This is a very simple and quick project. The whole thing took about 10 minutes, given that I already had the lamp, carved pumpkin, and cloak. I keep some of these Ikea floor lamps around because they are simple and useful. I usually buy extras when we go to Ikea so that we can use them for stuff like this. The post breaks down into discrete sections that screw together, so you can adjust the height. The base is a plastic bin filled with something heavy. The collar around the bulb socket is pretty easy to remove by bending back and forth until it breaks and then cutting it off with tin snips.
Our pumpkins were all kind of gross after sitting outside in the warm Colorado front range weather for a week, and they were getting a bit too shriveled to do much with. I grabbed the one that looked the most like a face, bent a wire coat hanger around it, impaled it on the lamp post and hooked the coat hanger into the top of the post.
I took a second wire coat hanger and hooked it through the bottom of the pumpkin, then zip-tied it to the first coat hanger and shaped it to a natural height for the scarecrow’s shoulders. The pumpkin was gross and shriveled, so I shoved the face full of plastic grocery bags to inflate it a bit and also diffuse the light.
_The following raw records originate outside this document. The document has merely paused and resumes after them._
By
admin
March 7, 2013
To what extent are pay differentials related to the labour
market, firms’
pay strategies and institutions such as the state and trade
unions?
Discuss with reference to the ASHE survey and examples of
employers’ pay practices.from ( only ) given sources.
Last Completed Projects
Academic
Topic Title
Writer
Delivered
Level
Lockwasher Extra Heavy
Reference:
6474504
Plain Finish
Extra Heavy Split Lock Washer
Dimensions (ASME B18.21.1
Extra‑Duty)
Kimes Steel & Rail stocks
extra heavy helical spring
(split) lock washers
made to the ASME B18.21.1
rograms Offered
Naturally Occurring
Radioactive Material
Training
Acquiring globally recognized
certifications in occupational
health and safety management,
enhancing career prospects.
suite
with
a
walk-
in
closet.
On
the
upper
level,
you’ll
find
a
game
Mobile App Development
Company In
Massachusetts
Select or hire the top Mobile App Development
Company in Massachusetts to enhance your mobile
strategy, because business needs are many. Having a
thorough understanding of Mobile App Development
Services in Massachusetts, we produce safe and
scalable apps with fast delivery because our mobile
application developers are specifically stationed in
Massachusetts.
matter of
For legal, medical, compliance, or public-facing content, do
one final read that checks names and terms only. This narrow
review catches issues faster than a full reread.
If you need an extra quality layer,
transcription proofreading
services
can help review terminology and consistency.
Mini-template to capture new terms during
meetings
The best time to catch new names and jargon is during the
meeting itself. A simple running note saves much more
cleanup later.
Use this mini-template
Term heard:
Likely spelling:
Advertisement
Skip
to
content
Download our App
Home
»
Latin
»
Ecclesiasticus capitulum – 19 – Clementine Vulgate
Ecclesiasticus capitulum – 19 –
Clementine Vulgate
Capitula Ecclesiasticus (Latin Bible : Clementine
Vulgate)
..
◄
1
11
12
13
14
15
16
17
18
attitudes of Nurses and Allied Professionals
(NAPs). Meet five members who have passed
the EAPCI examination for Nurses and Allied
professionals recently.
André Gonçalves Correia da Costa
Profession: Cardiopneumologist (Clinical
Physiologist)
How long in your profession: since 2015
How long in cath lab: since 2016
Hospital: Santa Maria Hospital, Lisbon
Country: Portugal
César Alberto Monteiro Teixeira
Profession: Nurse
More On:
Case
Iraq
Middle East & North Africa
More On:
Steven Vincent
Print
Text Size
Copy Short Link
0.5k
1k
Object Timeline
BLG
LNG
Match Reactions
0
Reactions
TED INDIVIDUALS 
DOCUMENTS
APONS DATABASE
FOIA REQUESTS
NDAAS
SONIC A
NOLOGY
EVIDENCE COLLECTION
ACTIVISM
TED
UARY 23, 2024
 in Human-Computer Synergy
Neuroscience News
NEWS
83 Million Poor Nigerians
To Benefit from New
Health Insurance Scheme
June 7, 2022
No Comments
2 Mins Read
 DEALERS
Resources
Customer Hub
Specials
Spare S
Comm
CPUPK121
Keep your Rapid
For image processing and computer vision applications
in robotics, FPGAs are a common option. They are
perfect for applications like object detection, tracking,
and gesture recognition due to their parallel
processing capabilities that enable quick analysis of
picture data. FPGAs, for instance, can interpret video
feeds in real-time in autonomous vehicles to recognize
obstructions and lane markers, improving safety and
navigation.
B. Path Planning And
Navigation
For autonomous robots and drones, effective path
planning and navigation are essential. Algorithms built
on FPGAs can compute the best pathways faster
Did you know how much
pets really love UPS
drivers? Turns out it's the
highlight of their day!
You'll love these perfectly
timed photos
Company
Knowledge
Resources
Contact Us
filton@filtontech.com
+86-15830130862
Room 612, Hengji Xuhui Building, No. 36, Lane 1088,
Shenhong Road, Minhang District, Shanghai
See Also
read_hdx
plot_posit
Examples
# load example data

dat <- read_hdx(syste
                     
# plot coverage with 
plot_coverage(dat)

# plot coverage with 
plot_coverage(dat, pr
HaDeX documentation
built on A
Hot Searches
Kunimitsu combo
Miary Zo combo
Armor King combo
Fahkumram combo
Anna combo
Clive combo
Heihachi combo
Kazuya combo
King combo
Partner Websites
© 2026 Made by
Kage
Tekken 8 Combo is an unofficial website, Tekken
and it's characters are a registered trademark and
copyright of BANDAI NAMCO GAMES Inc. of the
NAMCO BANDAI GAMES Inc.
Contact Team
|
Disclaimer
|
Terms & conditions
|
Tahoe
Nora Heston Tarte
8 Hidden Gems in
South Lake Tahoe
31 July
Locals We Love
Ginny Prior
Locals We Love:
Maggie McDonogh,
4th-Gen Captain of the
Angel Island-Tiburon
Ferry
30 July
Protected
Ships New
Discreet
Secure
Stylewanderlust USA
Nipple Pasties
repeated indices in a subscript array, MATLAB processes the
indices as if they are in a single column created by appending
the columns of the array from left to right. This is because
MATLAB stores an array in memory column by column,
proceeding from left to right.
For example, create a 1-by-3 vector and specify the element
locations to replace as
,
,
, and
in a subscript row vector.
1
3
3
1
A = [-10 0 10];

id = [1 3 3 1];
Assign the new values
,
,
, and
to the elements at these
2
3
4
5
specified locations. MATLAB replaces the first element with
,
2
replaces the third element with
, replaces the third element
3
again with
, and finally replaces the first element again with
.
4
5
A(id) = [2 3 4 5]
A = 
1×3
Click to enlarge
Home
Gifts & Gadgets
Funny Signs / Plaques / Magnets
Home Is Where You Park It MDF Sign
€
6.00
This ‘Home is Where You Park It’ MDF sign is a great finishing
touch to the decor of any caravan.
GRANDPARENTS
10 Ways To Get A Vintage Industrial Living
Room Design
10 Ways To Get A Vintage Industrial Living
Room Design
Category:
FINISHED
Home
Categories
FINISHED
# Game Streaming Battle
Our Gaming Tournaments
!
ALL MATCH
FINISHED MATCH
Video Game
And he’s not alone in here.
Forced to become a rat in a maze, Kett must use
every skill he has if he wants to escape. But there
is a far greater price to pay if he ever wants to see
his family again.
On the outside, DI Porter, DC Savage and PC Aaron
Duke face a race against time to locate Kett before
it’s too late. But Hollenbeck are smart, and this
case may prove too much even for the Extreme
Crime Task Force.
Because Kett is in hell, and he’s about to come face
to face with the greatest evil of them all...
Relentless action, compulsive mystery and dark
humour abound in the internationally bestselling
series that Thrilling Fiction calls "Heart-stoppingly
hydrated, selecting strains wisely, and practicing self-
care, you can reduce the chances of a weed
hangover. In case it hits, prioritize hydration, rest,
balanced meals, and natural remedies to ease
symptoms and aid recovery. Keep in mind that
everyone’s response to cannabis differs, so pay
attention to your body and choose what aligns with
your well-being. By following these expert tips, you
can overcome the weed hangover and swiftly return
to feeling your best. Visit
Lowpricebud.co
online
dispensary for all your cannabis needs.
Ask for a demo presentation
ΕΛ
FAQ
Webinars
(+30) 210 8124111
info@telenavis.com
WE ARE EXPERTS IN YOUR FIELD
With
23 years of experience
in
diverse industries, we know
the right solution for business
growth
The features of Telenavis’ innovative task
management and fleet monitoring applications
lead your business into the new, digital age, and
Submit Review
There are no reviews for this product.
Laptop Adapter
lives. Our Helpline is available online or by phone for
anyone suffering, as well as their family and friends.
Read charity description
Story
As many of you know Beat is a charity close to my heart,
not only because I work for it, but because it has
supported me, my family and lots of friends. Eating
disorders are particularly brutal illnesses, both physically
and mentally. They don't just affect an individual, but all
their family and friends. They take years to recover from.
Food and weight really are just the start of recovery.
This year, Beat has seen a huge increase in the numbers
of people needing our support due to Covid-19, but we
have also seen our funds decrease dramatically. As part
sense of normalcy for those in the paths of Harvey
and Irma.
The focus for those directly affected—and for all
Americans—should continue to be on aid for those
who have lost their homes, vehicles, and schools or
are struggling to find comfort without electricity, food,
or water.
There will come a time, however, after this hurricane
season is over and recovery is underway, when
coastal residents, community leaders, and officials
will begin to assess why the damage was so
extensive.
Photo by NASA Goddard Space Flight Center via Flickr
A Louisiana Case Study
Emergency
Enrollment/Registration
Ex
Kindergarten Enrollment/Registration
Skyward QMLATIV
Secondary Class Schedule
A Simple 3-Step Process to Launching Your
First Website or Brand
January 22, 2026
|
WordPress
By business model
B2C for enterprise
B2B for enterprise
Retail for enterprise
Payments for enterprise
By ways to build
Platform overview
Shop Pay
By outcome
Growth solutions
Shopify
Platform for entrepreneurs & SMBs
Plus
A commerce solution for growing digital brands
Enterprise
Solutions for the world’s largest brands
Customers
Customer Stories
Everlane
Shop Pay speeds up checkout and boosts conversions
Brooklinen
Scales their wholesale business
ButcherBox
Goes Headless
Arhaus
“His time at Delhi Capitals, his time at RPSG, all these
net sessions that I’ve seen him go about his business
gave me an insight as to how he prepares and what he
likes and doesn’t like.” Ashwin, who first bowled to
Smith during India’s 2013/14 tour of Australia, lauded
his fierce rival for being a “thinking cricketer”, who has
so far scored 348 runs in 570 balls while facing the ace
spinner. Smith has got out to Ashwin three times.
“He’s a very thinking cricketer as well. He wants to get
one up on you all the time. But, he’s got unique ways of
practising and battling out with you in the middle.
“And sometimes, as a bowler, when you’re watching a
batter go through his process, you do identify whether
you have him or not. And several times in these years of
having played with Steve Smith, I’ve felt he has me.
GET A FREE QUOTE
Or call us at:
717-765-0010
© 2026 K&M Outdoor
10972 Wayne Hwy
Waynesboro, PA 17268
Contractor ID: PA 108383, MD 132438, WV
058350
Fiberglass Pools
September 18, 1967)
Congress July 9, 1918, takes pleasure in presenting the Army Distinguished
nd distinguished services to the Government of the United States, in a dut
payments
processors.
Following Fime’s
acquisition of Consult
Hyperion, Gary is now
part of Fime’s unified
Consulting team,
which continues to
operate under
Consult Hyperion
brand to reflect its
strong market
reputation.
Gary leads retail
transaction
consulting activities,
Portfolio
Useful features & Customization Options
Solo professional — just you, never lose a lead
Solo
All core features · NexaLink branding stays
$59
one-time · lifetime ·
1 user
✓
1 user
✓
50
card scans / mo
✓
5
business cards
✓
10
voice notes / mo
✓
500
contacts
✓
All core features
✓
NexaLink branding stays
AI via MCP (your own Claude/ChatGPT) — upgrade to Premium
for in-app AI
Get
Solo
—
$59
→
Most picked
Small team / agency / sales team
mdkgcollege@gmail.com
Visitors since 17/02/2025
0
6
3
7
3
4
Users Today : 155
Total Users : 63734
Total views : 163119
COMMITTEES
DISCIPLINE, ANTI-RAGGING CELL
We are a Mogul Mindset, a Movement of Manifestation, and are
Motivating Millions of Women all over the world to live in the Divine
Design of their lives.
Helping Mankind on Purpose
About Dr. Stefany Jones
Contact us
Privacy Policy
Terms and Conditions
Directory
With the collar of the lamp removed, I put a bright LED bulb in the socket and shoved the light down into the pumpkin. The key to this is an LED bulb, which will not get hot enough to start a fire. The post attached to the bottom of the bulb socket stuck up in the air and makes the cloak look nice and pointy.
Then we just ran an extension cord out to the lamp and covered it with a cloak. Nice and easy.
This was a quick, cheap project without too much cleanup. The lamp is damaged, for sure, but I will find other things to do with it. The cloak is fine to be reused, and the plastic bags can be recycled as long as there isn’t pumpkin gunk on them.